Results Integration with optical data • Canopy height improved the model unexpectedly, but only slightly. • Overall model improved only slightly.
Results Relationship between backscatter and other variables Land cover type • Relationships were not strong, and very few classes exhibited statistically significant differences. • Forest types are more closely related to the average environmental conditions.
Results Relationship between backscatter and other variables • Only Tupelo-Cypress forests have distinctly different backscatter responses, due to a high BA.

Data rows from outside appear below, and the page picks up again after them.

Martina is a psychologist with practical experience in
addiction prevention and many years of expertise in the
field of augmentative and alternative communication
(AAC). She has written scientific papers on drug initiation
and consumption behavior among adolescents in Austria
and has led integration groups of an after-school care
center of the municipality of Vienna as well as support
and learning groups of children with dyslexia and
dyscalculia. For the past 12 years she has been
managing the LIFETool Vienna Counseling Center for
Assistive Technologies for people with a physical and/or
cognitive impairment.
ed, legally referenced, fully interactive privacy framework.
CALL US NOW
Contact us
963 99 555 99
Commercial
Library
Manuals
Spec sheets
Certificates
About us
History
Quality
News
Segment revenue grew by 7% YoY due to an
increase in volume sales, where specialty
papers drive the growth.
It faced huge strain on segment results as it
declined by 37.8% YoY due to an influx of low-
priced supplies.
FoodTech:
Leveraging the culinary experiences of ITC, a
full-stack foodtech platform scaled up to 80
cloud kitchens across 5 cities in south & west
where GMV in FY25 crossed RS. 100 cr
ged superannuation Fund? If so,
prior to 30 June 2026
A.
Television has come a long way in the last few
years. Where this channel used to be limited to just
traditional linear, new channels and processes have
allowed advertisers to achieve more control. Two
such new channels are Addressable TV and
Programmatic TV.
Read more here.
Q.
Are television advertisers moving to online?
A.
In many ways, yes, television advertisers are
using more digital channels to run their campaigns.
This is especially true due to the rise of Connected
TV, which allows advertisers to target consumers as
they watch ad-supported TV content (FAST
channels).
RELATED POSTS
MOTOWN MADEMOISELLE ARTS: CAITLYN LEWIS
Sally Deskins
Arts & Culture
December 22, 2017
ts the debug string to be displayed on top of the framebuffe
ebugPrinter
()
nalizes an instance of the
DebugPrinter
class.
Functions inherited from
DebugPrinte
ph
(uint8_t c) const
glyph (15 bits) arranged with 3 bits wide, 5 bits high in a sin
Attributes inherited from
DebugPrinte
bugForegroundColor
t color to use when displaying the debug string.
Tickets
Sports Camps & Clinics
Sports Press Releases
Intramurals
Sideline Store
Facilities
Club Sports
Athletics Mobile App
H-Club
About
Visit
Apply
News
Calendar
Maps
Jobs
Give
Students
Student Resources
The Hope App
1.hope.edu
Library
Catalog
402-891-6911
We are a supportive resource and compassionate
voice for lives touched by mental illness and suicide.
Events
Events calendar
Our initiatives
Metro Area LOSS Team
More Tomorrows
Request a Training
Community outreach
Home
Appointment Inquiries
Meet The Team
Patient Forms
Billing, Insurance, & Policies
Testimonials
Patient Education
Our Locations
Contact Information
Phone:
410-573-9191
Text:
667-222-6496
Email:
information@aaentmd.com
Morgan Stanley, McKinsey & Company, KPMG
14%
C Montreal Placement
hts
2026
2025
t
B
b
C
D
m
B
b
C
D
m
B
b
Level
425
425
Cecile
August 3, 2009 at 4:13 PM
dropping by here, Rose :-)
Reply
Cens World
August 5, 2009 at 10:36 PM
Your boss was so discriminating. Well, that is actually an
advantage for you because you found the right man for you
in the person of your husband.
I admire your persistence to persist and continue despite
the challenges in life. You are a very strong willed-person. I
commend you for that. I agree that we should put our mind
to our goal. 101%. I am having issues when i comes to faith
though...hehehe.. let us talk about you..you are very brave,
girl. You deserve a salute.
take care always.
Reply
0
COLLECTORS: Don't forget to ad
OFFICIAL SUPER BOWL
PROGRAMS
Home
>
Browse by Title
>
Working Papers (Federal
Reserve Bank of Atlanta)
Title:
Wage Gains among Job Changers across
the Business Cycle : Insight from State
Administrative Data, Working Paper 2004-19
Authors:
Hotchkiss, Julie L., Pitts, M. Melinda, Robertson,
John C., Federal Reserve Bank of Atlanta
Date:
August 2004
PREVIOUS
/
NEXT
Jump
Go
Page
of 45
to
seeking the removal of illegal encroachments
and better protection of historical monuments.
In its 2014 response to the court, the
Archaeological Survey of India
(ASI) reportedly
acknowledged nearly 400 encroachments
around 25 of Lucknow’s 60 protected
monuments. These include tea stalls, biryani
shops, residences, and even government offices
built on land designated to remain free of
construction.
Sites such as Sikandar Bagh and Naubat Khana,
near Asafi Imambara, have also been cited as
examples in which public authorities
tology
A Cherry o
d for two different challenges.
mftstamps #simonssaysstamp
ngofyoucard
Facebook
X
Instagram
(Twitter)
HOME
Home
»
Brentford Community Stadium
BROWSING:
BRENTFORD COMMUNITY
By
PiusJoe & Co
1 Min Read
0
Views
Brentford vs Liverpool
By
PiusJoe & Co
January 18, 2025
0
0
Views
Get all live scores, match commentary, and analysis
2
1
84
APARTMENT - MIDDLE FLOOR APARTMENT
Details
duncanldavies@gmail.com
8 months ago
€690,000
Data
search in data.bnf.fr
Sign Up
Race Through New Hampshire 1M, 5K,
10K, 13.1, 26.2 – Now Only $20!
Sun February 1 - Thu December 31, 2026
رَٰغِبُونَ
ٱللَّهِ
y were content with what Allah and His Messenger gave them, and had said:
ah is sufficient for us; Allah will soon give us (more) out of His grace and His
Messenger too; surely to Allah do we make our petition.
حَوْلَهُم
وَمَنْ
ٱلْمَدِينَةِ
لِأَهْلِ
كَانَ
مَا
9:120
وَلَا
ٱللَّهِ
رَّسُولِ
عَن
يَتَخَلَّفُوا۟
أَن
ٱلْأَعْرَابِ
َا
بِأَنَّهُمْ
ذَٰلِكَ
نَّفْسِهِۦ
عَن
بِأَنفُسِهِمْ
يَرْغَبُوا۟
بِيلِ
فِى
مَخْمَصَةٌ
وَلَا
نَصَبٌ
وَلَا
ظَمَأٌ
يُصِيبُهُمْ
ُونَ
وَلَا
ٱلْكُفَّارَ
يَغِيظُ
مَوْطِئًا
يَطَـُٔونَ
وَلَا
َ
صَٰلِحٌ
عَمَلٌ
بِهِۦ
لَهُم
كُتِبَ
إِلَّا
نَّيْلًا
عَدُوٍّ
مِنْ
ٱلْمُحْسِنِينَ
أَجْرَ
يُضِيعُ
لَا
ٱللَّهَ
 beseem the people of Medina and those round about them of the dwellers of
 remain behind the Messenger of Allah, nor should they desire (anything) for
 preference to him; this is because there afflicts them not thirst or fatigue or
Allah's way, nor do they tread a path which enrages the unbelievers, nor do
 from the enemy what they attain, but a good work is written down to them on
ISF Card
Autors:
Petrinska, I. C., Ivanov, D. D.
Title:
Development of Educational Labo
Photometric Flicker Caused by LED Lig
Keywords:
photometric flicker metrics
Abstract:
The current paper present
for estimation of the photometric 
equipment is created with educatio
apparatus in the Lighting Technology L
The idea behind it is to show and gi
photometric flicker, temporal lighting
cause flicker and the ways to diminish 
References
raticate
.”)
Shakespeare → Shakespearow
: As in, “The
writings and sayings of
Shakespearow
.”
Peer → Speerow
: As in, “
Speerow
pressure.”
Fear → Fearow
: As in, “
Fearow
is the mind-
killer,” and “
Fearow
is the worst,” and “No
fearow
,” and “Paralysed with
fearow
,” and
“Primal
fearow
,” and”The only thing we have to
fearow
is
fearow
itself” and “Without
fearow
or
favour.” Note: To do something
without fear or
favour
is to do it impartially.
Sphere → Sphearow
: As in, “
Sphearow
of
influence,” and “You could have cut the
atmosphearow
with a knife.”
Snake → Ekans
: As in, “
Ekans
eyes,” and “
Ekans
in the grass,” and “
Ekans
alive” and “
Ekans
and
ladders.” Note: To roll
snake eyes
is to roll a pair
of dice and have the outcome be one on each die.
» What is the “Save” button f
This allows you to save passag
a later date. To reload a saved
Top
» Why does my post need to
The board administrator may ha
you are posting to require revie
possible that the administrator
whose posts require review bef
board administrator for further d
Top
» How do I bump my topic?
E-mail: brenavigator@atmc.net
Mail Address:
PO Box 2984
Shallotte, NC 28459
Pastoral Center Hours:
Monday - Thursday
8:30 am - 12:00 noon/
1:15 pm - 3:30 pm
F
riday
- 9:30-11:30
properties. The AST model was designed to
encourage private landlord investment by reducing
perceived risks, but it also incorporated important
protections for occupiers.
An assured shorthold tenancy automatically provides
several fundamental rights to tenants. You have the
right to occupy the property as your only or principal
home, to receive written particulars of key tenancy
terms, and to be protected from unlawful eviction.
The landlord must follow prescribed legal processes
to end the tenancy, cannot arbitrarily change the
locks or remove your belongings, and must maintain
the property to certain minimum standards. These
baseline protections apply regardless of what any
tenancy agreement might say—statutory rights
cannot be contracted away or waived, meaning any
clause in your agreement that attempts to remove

Results Soil properties • Environmental factors other than flooding and vegetation affect backscatter from forests. • Non-flooded areas only analyzed. • Very few correlations were determined between soil properties and backscatter. • Clay and organic matter had the highest correlations, due to high soil moisture content.
Conclusions • SAR imagery offers some usefulness in measuring bio-physical properties of forested wetlands. • Most effective for BA and Canopy crown. • SAR imagery more sensitive to forest structure than forest composition. • Results also showed stratification of data between flooded and non-flooded sites is extremely important. • Optical imagery only improved model slightly. • Results indicate the necessity for caution when using SAR data to characterize forest properties over large and diverse areas.
Conclusions • The launch of multi-polarization satellite SAR system Envisat-1, will offer cross-polarized imagery that hopefully will improve the ability to map forest properties over large areas using single-date SAR.